Историй всего четыре, — авторитетным тоном опытного провокатора заявил однажды Хорхе Луис Борхес. И невозмутимо разъяснил: Одна, самая старая, об укрепленном городе, который штурмуют и обороняют герои. Защитники знают, что город обречен мечу и огню, а сопротивление бесполезно; самый прославленный из завоевателей, Ахилл, знает, что обречен погибнуть, не дожив до победы. <…> Вторая история связана с первой, — о возвращении. Об Улиссе, после десяти лет странствий по грозным морям и остановок на зачарованных островах приплывшем к родной Итаке, и о северных богах, вслед за уничтожением земли видящих, как она, зеленея и лучась, вновь восстает из моря. <…> Третья история — о поиске. <…> Это Ясон, плывущий за Золотым руном, и тридцать персидских птиц, пересекающих горы и моря, чтобы увидеть лик своего бога — Симурга. <…> Последняя история — о самоубийстве бога.
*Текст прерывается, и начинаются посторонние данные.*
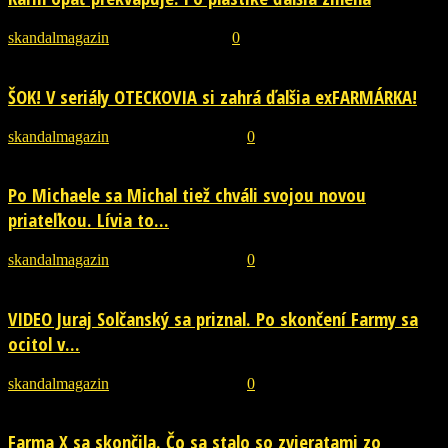
skandalmagazin
-
19. januára 2019
0
ŠOK! V seriály OTECKOVIA si zahrá ďalšia exFARMÁRKA!
skandalmagazin
-
21. decembra 2018
0
Po Michaele sa Michal tiež chváli svojou novou
priateľkou. Lívia to...
skandalmagazin
-
19. decembra 2018
0
VIDEO Juraj Solčanský sa priznal. Po skončení Farmy sa
ocitol v...
skandalmagazin
-
12. decembra 2018
0
Farma X sa skončila. Čo sa stalo so zvieratami zo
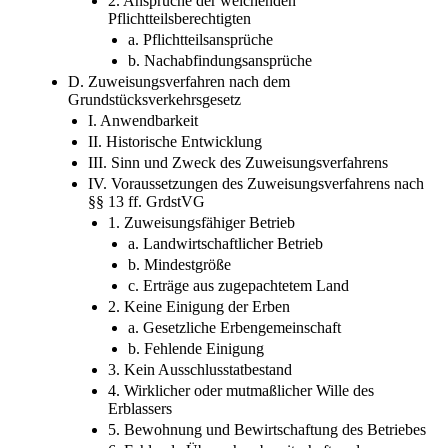
2. Ansprüche der weichenden
Pflichtteilsberechtigten
a. Pflichtteilsansprüche
b. Nachabfindungsansprüche
D. Zuweisungsverfahren nach dem
Grundstücksverkehrsgesetz
I. Anwendbarkeit
II. Historische Entwicklung
III. Sinn und Zweck des Zuweisungsverfahrens
IV. Voraussetzungen des Zuweisungsverfahrens nach
§§ 13 ff. GrdstVG
1. Zuweisungsfähiger Betrieb
a. Landwirtschaftlicher Betrieb
b. Mindestgröße
c. Erträge aus zugepachtetem Land
2. Keine Einigung der Erben
a. Gesetzliche Erbengemeinschaft
b. Fehlende Einigung
3. Kein Ausschlusstatbestand
4. Wirklicher oder mutmaßlicher Wille des
Erblassers
5. Bewohnung und Bewirtschaftung des Betriebes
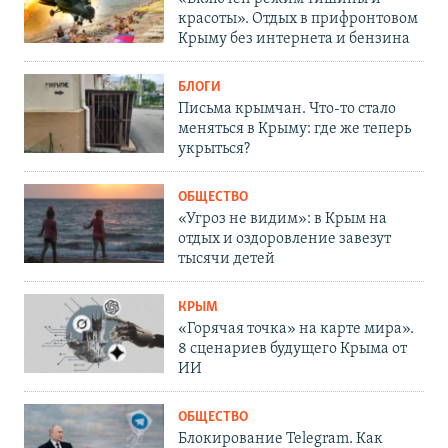
красоты». Отдых в прифронтовом
Крыму без интернета и бензина
БЛОГИ
Письма крымчан. Что-то стало
меняться в Крыму: где же теперь
укрыться?
ОБЩЕСТВО
«Угроз не видим»: в Крым на
отдых и оздоровление завезут
тысячи детей
КРЫМ
«Горячая точка» на карте мира».
8 сценариев будущего Крыма от
ИИ
ОБЩЕСТВО
Блокирование Telegram. Как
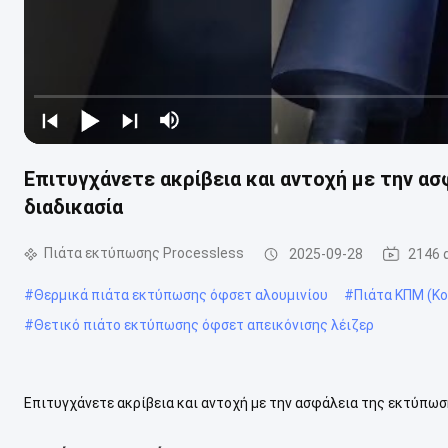
Επιτυγχάνετε ακρίβεια και αντοχή με την 
διαδικασία
Πιάτα εκτύπωσης Processless
2025-09-28
2146 
#
Θερμικά πιάτα εκτύπωσης όφσετ αλουμινίου
#
Πιάτα ΚΠΜ (Κ
#
Θετικό πιάτο εκτύπωσης όφσετ απεικόνισης λέιζερ
Επιτυγχάνετε ακρίβεια και αντοχή με την ασφάλεια της εκτύπω
πλάκα CTPΗ τεχνολογία UV είναι ένα πολύ προηγμένο και εκλεπτυ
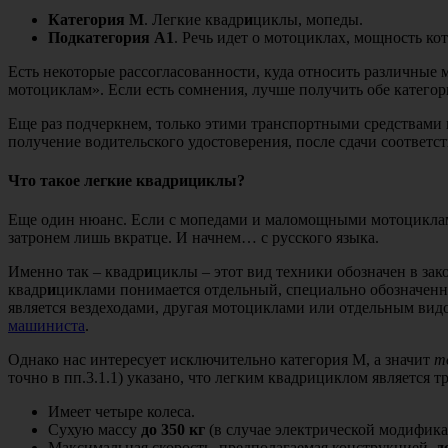
Категория М
. Легкие квадр
и
циклы, мопеды.
Подкатегория А1
. Речь идет о мотоциклах, мощность кот
Есть некоторые рассогласованности, куда относить различные
мотоциклам». Если есть сомнения, лучше получить обе категор
Еще раз подчеркнем, только этими транспортными средствами м
получение водительского удостоверения, после сдачи соответс
Что такое легкие квадрициклы?
Еще один нюанс. Если с мопедами и маломощными мотоциклами
затронем лишь вкратце. И начнем… с русского языка.
Именно так – квадр
и
циклы – этот вид техники обозначен в зак
квадр
и
циклами понимается отдельный, специально обозначенн
является вездеходами, другая мотоциклами или отдельным видо
машиниста
.
Однако нас интересует исключительно категория М, а значит
т
точно в пп.3.1.1) указано, что легким квадрициклом является
Имеет четыре колеса.
Сухую массу
до 350 кг
(в случае электрической модифика
Максимальная скорость, предполагаемая конструкцией,
д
Аттис во Фригии калечит и убивает себя; Один жертвует собой Одину, самому себе, девять ночей вися на дереве, пригвожденный копьем; Христа распинают римские легионеры.
Так говорил Хорхе. И лукаво резюмировал: И сколько бы времени нам ни осталось, мы будем пересказывать их — в том или ином виде. Приговор, однако, подлежит обжалованию — здесь и сейчас. Всего четыре истории, говорите?
О да, историй всего четыре, но это совсем другие истории. Одна (возможно, самая старая) — это история о побеге (состоявшемся или не состоявшемся — не имеет значения, поскольку это история о шансе совершить побег). История о двери в стене, с вашего позволения. О "Зеленой двери в белой стене", которой всю жизнь грезил бедняга Уоллес, и о двери, нарисованной на холсте в каморке Папы Карло (можете сколько угодно твердить, что «Буратино» — римейк «Пинноккио», я же склонен полагать, что Толстой передрал свою сказку у Герберта Уэллса, только снабдил ее однозначным хэппи-эндом). Дверь, ведущая КУДА-ТО (именно дверь, и ничто иное), венчает безысходный, типично пелевинский хэппи-энд в "Омоне Ра". Для несчастных любопытных жен Синей Бороды попытка открыть некую дверь закончилась смертью (этот сюжет с открыванием запретной двери кочует по сказкам народов всего мира, причем попытки подсчитать смертельные исходы и чудесные избавления наводят меня на мысль, что шансы примерно 50 на 50 — не так уж плохо!). Открывший дверь рискует головой (мистера Уоллеса тоже нашли мертвым, да и Буратино не раз был на волосок от гибели), но ставки высоки, потому что за дверью — полная неизвестность и Земля Обетованная в одном флаконе. Резюмирую: по большому счету, моя первая история — это история о побеге ОТСЮДА.